Wenn ihr irgendwas in Photoshop machen wollt, braucht ihr doch sicher öfters mal ein paar Fotos von irgendwelchen Gegenständen, Personen etc. Kennt ihr gute Seiten, mit kostenlosen Fotos?


----------



## Nils Hitze (2. April 2001)

*Hatten wir schonmal ....*

Hier mein Favorit : http://www.zefa.net

Allerdings muss man eine Firma angeben, für die 
man arbeitet.

Gib einfach an, du seist Student für Mediendesign,
oder versuch es mit einer Fakefirma, die meisten
akkzeptieren daß.


Die liefern schnell und die Qualität der Photos
ist wirklich gut.

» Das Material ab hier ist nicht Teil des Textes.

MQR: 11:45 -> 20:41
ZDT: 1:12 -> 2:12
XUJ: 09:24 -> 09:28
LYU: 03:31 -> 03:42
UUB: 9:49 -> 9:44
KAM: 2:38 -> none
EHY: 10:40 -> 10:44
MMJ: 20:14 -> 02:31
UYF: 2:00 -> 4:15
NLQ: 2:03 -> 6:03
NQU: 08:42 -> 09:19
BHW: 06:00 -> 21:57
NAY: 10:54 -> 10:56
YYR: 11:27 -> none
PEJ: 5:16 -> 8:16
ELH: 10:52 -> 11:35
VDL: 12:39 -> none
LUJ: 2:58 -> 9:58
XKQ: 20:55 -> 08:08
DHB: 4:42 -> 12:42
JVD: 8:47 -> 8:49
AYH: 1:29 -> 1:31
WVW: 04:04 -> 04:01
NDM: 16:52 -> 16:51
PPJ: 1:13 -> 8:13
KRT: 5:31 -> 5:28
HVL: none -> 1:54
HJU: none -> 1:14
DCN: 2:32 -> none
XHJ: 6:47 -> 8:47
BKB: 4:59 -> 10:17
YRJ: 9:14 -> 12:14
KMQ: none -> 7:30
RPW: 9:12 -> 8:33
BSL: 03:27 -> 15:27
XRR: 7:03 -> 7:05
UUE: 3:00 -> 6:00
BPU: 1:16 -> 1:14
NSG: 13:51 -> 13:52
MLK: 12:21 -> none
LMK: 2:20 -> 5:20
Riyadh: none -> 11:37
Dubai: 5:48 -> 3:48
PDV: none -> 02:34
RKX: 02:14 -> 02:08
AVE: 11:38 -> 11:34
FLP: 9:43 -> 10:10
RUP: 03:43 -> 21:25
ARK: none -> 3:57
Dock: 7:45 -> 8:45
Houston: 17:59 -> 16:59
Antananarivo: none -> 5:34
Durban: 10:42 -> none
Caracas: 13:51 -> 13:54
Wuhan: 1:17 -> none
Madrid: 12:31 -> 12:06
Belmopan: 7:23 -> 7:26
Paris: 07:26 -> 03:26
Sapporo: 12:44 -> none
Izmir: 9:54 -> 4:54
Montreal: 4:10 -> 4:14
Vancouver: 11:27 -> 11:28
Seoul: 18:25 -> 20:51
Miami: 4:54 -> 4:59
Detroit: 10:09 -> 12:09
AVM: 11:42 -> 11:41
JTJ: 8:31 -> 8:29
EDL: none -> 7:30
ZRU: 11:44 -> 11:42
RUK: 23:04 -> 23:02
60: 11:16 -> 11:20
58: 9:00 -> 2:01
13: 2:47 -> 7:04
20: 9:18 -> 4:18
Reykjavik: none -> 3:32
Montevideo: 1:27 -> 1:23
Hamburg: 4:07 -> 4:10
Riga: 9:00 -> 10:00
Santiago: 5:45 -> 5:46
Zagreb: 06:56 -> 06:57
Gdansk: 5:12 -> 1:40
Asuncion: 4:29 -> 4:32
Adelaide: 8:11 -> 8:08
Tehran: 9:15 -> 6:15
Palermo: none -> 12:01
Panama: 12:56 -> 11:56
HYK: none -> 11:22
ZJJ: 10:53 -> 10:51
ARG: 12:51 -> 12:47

Ich habe mir alle Kataloge
und ausserdem noch 2 CD's geholt. Spitze !

Pfote, Kojote


----------



## schneekind (4. April 2001)

*dank*

besten dank!


----------



## corsanostra (5. April 2001)

*hier auch noch....*

Habe zwar noch nicht nachgesehen, aber ich denke du bekommst da auch was:

http://www.fotos.de/show_kat.cfm?katid=14&katname=Bildarchive

mfg
corsanostra


----------



## schneekind (5. April 2001)

besten dank nochmal! die seite ist wirklich klasse!
ich finde ihr solltet hier noch eine linksrubtik machen über fotoarchive.


----------



## Saesh (7. April 2001)

hier noch ein paar links meinerseits:

http://www.freeimages.co.uk/ 
http://www.freefoto.com/ 
http://www.best5.net/animal/ 
http://www.ars.usda.gov/is/graphics/photos/

thx @mnemonic1


----------



## Dominik Haubrich (7. April 2001)

Danke für eure Beiträge, wir haben ne neue Kategorie bei den Link-Empfehlungen hinzugefügt. Schaut auch mal auf http://www.bildarchiv.com , dort gibt's auch ein paar nette Grafiken


----------